• [Task instructions] Find "1825214279》《办理USD 学位证书毕业证》《圣地" and "</div><div>3、《本科学位证书经营部》毕业证#成绩" in the records below. Copy the lines holding them and every line between, exactly, and no others.

□ □ □ □ □ □ □

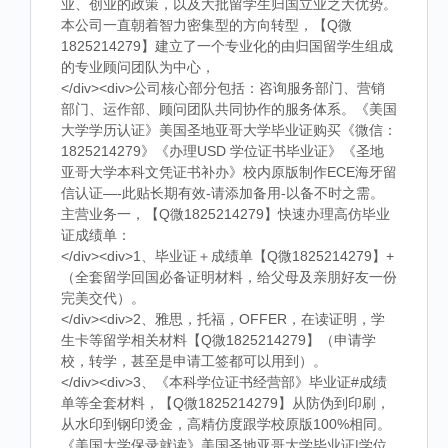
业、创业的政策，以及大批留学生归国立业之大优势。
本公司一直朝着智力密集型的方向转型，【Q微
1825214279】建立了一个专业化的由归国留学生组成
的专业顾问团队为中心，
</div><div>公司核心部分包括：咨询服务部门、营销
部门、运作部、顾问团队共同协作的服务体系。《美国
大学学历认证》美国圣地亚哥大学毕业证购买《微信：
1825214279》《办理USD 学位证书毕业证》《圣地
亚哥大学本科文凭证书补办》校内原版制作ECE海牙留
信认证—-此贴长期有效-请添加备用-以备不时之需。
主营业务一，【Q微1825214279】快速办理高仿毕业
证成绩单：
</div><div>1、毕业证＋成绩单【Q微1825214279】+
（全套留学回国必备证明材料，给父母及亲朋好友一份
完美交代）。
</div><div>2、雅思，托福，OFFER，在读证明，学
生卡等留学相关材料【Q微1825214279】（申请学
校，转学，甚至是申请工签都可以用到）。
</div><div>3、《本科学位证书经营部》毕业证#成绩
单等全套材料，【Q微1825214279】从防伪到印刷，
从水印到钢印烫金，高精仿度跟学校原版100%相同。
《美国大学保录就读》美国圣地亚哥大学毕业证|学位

□ □ □ □ □ □ □

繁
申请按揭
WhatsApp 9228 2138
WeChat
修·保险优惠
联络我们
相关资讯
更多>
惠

□ □ □ □ □ □ □

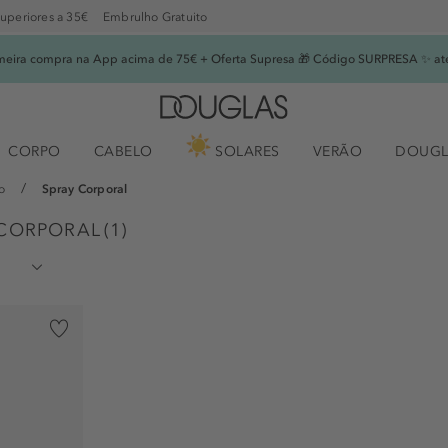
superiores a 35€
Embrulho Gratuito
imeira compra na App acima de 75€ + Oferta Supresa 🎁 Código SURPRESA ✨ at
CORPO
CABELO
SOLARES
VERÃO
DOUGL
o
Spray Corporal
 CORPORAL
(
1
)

□ □ □ □ □ □ □

• [Answer section]
1825214279》《办理USD 学位证书毕业证》《圣地
亚哥大学本科文凭证书补办》校内原版制作ECE海牙留
信认证—-此贴长期有效-请添加备用-以备不时之需。
主营业务一，【Q微1825214279】快速办理高仿毕业
证成绩单：
</div><div>1、毕业证＋成绩单【Q微1825214279】+
（全套留学回国必备证明材料，给父母及亲朋好友一份
完美交代）。
</div><div>2、雅思，托福，OFFER，在读证明，学
生卡等留学相关材料【Q微1825214279】（申请学
校，转学，甚至是申请工签都可以用到）。
</div><div>3、《本科学位证书经营部》毕业证#成绩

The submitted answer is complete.